MANOVA can be thought of as an extension of ANOVA.

Do not become confused between the number of cases and the number of variables. All your choices for Analysis depend upon the correct identification of the number of dependent and independent variables to be dealt with...

How many Independent variables?

How many Dependent variables?

You should use:

 

 

 

1

1

1-way ANOVA

2

1

2-way ANOVA

1 (or more)

2(or more)

MANOVA

Note that in this last case that if the two dependent variables are related to each other (which they usually are) it would not normally be possible to properly determine the effects of the independent variable(s) on any one outcome and hence the need for a MANOVA.

We have to be careful about the null hypotheses also: in an ANOVA' Ho, we are saying "there is no difference between the group means for the variables under consideration".

For MANOVA, we are saying something quite different.....Ho"there is no difference in the sets of means across the groups. Actually, "sets of means" is an over simplification here because we are dealing with multivariate means (Centroids) and the question is whether or not the centroids for each group are significantly apart for significance to be determined. Therefore this is termed the multivariate hypothesis and the rejection or non-rejection will refer to the whole set of variables rather than to any one in particular.

This point can be reasonably illustrated using a Venn diagram but do remember that the circles are intended to represent spheres (i.e. 3D) and not simply circles. The mean might be compared to the centre of a flat disc whereas the centroid may be compared to the central core of the sphere. Perhaps you might consider them as 'flexible gas bubbles' that can change shape, merge and partially cross through each other...

Our previous bivariate analysis methods would have yielded results in the 3 main overlaps (Pearson's Product Moment correlation would yield r-values) but we would not have been able to deal with the central 3-overlap situation. Yet it can be seen that if any one of those circles (variables) changed in size, then the context of the central '3 bubble overlap' would change also. It may be that the 'information' 'buried' in the central '3-overlap' is what we really want to investigate and all the techniques so far discussed will only allow us to look at the three '2-overlap' relationships.

It is not realistic to try to undertake these types of analysis without the use of a powerful computer software package.

 


ANalysis of COVAriance (ANCOVA)

This type of analysis is designed to reduce the possible effects of a 'confounding variable', that is one that you suspect may have an influence upon the effects exerted by your independent variables on the dependent variable. ANCOVA can be used as part of a one-way, two-way or multivariate design.

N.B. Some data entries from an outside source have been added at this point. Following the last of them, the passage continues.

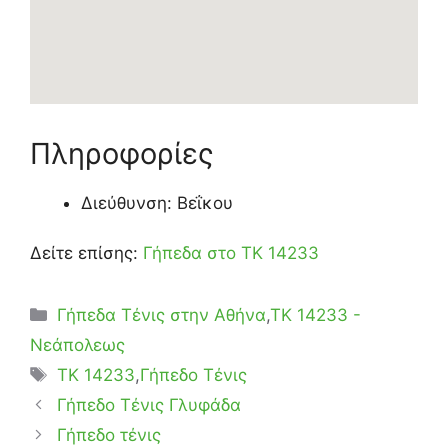
Πληροφορίες
Διεύθυνση: Βεΐκου
Δείτε επίσης:
Γήπεδα στο ΤΚ 14233
Κατηγορίες
Γήπεδα Τένις στην Αθήνα
,
ΤΚ 14233 -
Νεάπολεως
Ετικέτες
TK 14233
,
Γήπεδο Τένις
Γήπεδο Τένις Γλυφάδα
Γήπεδο τένις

ANCOVA is often described as a hybrid combination of an ANOVA with a regression analysis. The technique is used where a 'wild' factor (i.e. other than the ones under direct scrutiny) is considered to be capable of influencing the dependent variable. Ideally, we would like to remove that influence before carrying out our analysis. It is an essential prerequisite that this 'suspected influence' is known to be parametric.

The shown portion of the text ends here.